In the Salt Lake County lease the lessor is identified on the first page as Edward L. Gillmor (the same person as mentioned herein as Edward Lincoln Gillmor), with no other lessor mentioned. However, there is a provision on page 5, of that lease, that the above lessor and his daughter, Florence J. Gillmor (the plaintiff herein), lease their full interest in an additional 80 acres of land, 40 acres of which were owned by the father and 40 acres by the daughter. The lease was signed by both the father and the daughter on the last page on lines above the word "Lessors," but that is the only place in the lease that such reference is made to lessors in the plural. The daughter had no interest in any of the other land described in the leases during her father's lifetime. She succeeded to his property at his death in January 1970, as his sole heir and devisee, and is now the owner.

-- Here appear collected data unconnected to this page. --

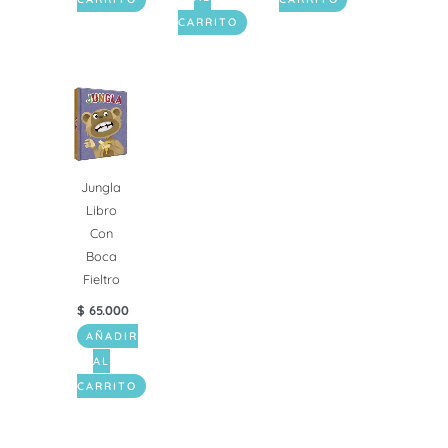
CARRITO
Jungla
Libro
Con
Boca
Fieltro
$
65.000
AÑADIR
AL
CARRITO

In November 1974 and in December 1976, the plaintiff served notices on the lessee that there could be no extension of the leases, and it became important for her to determine by binding legal proceedings whether or not the lessee had the right to extend the leases for two years beyond the expiration of the ten-year term. She undertook to do this by prosecuting this action for a declaratory judgment.
Under this state of facts the utilization of the Declaratory Judgment Act was eminently appropriate.[1]
The leases were drafted by defendant's counsel and appear to have been carefully and skillfully prepared. The renewal provision set forth above is singularly free from any doubt whatever. The words "present Lessor" can refer to only Edward Lincoln Gillmor, the plaintiff's father, whose death within less than a year after the signing of the leases effectively cancelled that provision, since the ownership of the demised land was no longer vested in him, but had passed by operation of the law to his successors in interest, either by will or intestate succession.
Defendant urges that there were unresolved material facts relating to circumstances existing prior to and at the time of the execution of the leases that should have been presented to the court and considered before any judgment could be rendered. We respond that the language in the leases is so clear and direct as to be invulnerable to any other interpretation, by an attempted employment of parole evidence, than that given by the trial court. Unless some principle in equity, such as fraud, mistake, *647 and the like, demands otherwise, the leases should stand as written. No such claim is pleaded here, and no proof nor proffer of proof has been offered. The cases support the judgments as to such aspects on this issue.[2]
Defendant challenges the propriety of granting summary judgment while there were "ongoing activities which may change the factual situation." He contends that a pending family partition suit is such an "ongoing activity." We cannot see why the pending partition suit should foreclose a determination as to the extension of the leases. If anything, it becomes more imperative that such question be finally determined.
The fact that the parties are tenants in common of the property is not a complicating factor, since what is in question here is a contractual one involving the "right to renew" leases. The parties fee interests in the land will not be disturbed in any way.
The point on appeal offered by defendant to the effect that "Options to Renew are construed most strongly against the Lessor" is not an issue here. The clarity of the leases leaves nothing to construe. Moreover, the subject leases' scrivenr was defendant himself, by counsel, which neutralizes the "most strongly against" principle by the equally significant maxim that "a contract is construed most strongly against the party who drafts it."
The judgments are affirmed, with costs to plaintiff.
CROCKETT, C.J., and MAUGHAN, HALL and STEWART, JJ., concur.
WILKINS, J., having disqualified himself does not participate herein.
NOTES
[1] Salt Lake County v. Salt Lake City, Utah, 570 P.2d 119 (1977).
[2] Ephraim v. Hawk, 7 Utah 2d 163, 321 P.2d 221 (1958), and cases cited therein; Comm. Bldg. Corp. v. Blair, Utah, 565 P.2d 776 (1977).